During the early 1960s, working practices and the ambitions of the working-class were far more limiting than they are today. As a rule, unless a working-class girl or boy was clever enough to pass the exam for Grammar School at the age of 11 years, going to university was reserved exclusively for the middle and upper classes. In fact, not to put too fine a point on it, Great Britain still had a deeply divided class system which operated from the cradle to the grave and in which everyone had a place and ‘everyone knew their place!’
Upon leaving school, working-class boys went to work in the factories or the textile mills or went down the mines like their fathers before them. In fact, it was far more common for a son to follow their father into both the type of work they would eventually do and often the same place of employment. Men would invariably stay working for the same employer for over thirty years until they retired and were presented with an inscribed clock to celebrate a lifetime’s loyalty and service to the same employer! The luckier boys might serve a five or a seven-year apprenticeship in carpentry, engineering, plastering, plumbing, decorating, or becoming a bricky. Only the boys who came from better-off homes, where the parents were not financially dependent on their child’s wage to supplement the family income could afford to let their son follow an apprenticeship that would guarantee them a good wage when they were fully skilled, but only paid a peppercorn rate of pay while the young man learned his trade on the job.
If a working-class man was very lucky, the most he could ever aspire to in the mill, mine or factory was that of ‘foreman’ or a ‘deputy’; and even then, working-class foremen tended to be ‘working foremen’ on weekly wages, while middle-class foremen were salaried and paid monthly, and their functions were devoid of performing manual work and restricted solely to supervising manual and other workers below them!
Frederick was our ‘working foreman’, and because of the dictatorial mannerisms he displayed to all those males he supervised, all thought him to be a ‘Little Hitler’ while the younger lads like myself called him by his Christian name, but would always add another ‘r’ and include a silent letter ‘p’, Freder(p)rick!

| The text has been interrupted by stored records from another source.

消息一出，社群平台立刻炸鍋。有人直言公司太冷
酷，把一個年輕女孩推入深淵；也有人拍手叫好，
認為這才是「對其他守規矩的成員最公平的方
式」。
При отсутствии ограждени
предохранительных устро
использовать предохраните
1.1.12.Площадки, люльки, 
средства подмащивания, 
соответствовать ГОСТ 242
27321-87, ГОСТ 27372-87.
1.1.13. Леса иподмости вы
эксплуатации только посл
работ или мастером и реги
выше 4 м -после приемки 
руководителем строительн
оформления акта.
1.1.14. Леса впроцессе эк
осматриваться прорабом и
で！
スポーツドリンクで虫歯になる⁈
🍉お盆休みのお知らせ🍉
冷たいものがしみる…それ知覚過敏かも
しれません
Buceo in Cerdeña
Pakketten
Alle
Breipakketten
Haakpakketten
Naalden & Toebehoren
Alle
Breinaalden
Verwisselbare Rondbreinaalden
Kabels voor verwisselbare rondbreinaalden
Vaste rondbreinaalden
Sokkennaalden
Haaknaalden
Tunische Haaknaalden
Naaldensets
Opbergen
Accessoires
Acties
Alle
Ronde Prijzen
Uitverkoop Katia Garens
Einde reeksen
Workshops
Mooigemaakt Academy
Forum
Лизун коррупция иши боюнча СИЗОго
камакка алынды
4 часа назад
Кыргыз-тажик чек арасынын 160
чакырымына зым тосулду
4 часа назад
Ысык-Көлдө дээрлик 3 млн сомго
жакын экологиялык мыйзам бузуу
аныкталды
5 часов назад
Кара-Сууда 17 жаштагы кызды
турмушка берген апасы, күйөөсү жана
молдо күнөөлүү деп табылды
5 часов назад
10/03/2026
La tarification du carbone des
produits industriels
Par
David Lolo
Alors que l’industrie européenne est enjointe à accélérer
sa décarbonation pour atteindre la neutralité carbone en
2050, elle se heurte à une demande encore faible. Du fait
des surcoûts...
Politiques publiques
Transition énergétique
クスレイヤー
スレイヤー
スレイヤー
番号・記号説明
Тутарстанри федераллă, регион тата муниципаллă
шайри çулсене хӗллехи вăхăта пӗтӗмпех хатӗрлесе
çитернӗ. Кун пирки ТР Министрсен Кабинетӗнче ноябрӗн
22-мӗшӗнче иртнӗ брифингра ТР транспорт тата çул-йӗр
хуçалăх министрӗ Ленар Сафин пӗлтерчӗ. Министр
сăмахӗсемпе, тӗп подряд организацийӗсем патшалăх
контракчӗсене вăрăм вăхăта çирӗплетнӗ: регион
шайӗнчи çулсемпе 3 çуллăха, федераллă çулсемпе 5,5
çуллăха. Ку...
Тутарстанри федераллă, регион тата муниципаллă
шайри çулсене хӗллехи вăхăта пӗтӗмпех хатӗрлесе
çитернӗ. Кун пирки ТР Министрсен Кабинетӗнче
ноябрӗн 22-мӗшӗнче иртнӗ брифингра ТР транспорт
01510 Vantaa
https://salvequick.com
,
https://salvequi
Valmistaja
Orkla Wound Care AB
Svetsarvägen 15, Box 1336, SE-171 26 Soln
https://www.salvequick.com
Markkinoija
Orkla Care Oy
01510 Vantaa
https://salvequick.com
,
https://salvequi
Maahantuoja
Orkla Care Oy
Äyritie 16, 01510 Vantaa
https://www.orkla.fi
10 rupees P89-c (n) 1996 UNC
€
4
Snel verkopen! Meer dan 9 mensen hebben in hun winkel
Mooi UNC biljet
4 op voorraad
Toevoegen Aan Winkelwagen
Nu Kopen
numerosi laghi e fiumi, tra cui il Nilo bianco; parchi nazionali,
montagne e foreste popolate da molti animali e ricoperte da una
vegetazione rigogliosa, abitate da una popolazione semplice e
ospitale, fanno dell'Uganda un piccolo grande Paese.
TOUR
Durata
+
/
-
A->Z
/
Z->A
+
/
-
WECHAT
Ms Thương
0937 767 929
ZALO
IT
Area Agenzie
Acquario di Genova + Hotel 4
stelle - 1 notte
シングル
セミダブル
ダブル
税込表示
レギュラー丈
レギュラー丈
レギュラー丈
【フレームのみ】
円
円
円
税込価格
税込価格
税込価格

This enabled us to publicly insult him without him ever knowing and enable us to call him a ‘prick’ to his face without him ever suspecting anything untoward, except the unusual way we would emphasise his Christian name.
The carts we pushed back and forth all day long were very heavy (twice our body weight) and almost the same height as we were. Whenever we paused for a breather occasionally, should Frederick see us, he’d immediately yell out, “Move it, boy! Move it! The bloody machines won’t fill themselves!” Upon receiving our orders, we would yell back, ‘Gotcha Freder(‘p’) RICK! Gotcha Freder(‘p’) RICK!” as we acknowledged his rudely-issued order with a wave of our hand. As we carried on pushing the heavy carts with our shoulders raised and faces down, we would be smirking as we softly repeated in a muffled voice, ‘Move it, FrederPRICK! Move it, FrederPRICK!

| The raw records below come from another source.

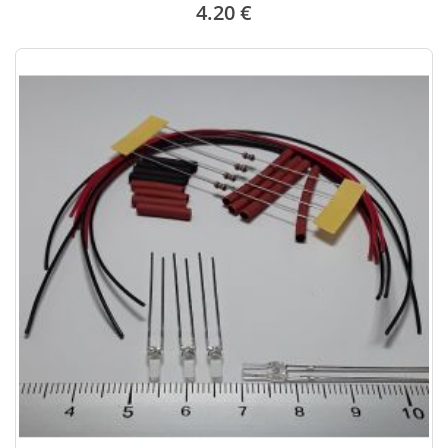
4.20 €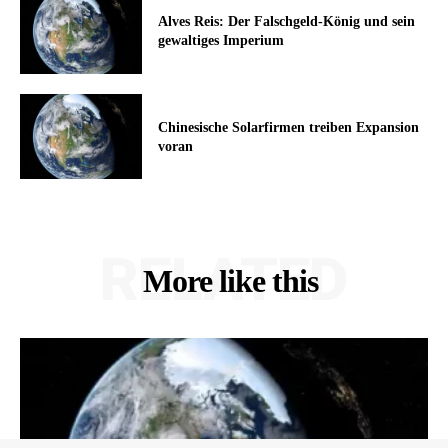
Alves Reis: Der Falschgeld-König und sein
gewaltiges Imperium
Chinesische Solarfirmen treiben Expansion
voran
RELATED
More like this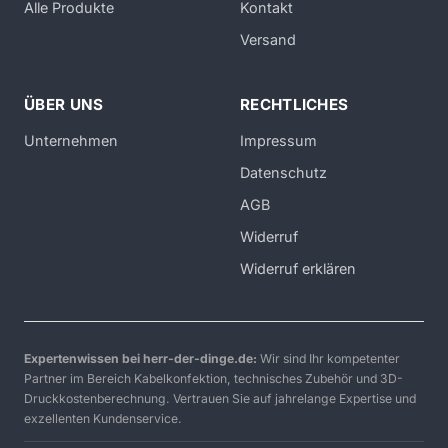
Alle Produkte
Kontakt
Versand
ÜBER UNS
RECHTLICHES
Unternehmen
Impressum
Datenschutz
AGB
Widerruf
Widerruf erklären
Expertenwissen bei herr-der-dinge.de:
Wir sind Ihr kompetenter
Partner im Bereich Kabelkonfektion, technisches Zubehör und 3D-
Druckkostenberechnung. Vertrauen Sie auf jahrelange Expertise und
exzellenten Kundenservice.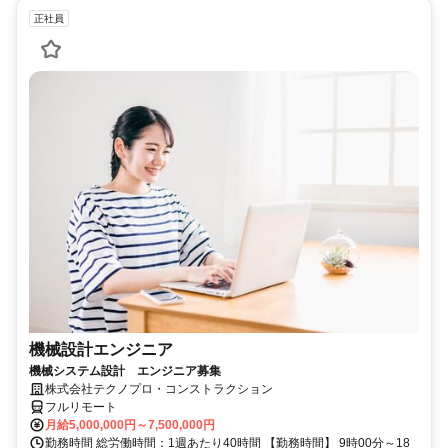
正社員
機械設計エンジニア
機械システム設計 エンジニア募集
株式会社テクノプロ・コンストラクション
フルリモート
月給5,000,000円～7,500,000円
勤務時間 総労働時間：1週あたり40時間 【勤務時間】 9時00分～18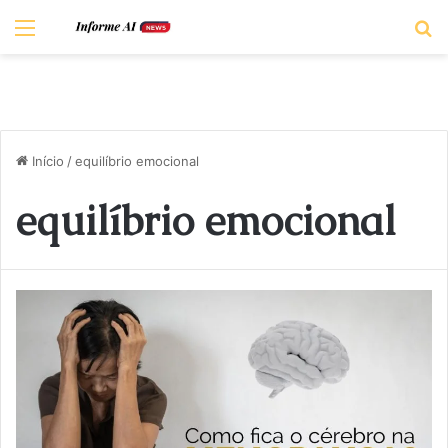
Menu
P
Início
/
equilíbrio emocional
equilíbrio emocional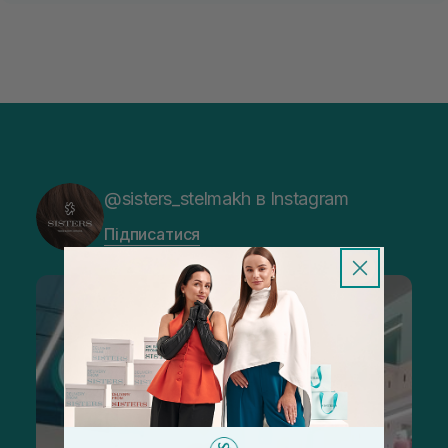
@sisters_stelmakh в Instagram
Підписатися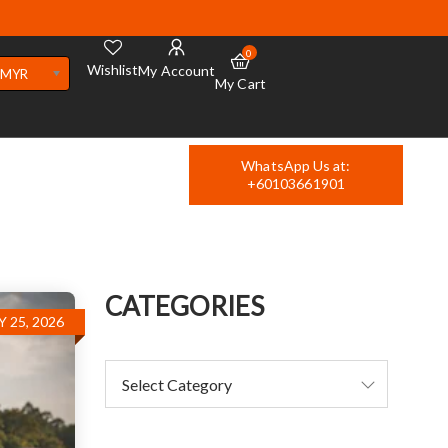
0
Wishlist
My Account
MYR
My Cart
WhatsApp Us at:
+60103661901
CATEGORIES
Y 25, 2026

Today’s song reminds me of our officious mill working-foreman. If only Frederick knew that we would still be alive twenty years after his old clock (he had worked a lifetime to earn) had stopped; if only he knew that we are still going strong while he is presently ‘pushing up the daisies’ (an old Yorkshire colloquialism for being dead and buried), he’d turn in his grave, while we yelled back at him in synchronisation, “Move it, FrederPRICK! Move it, man!”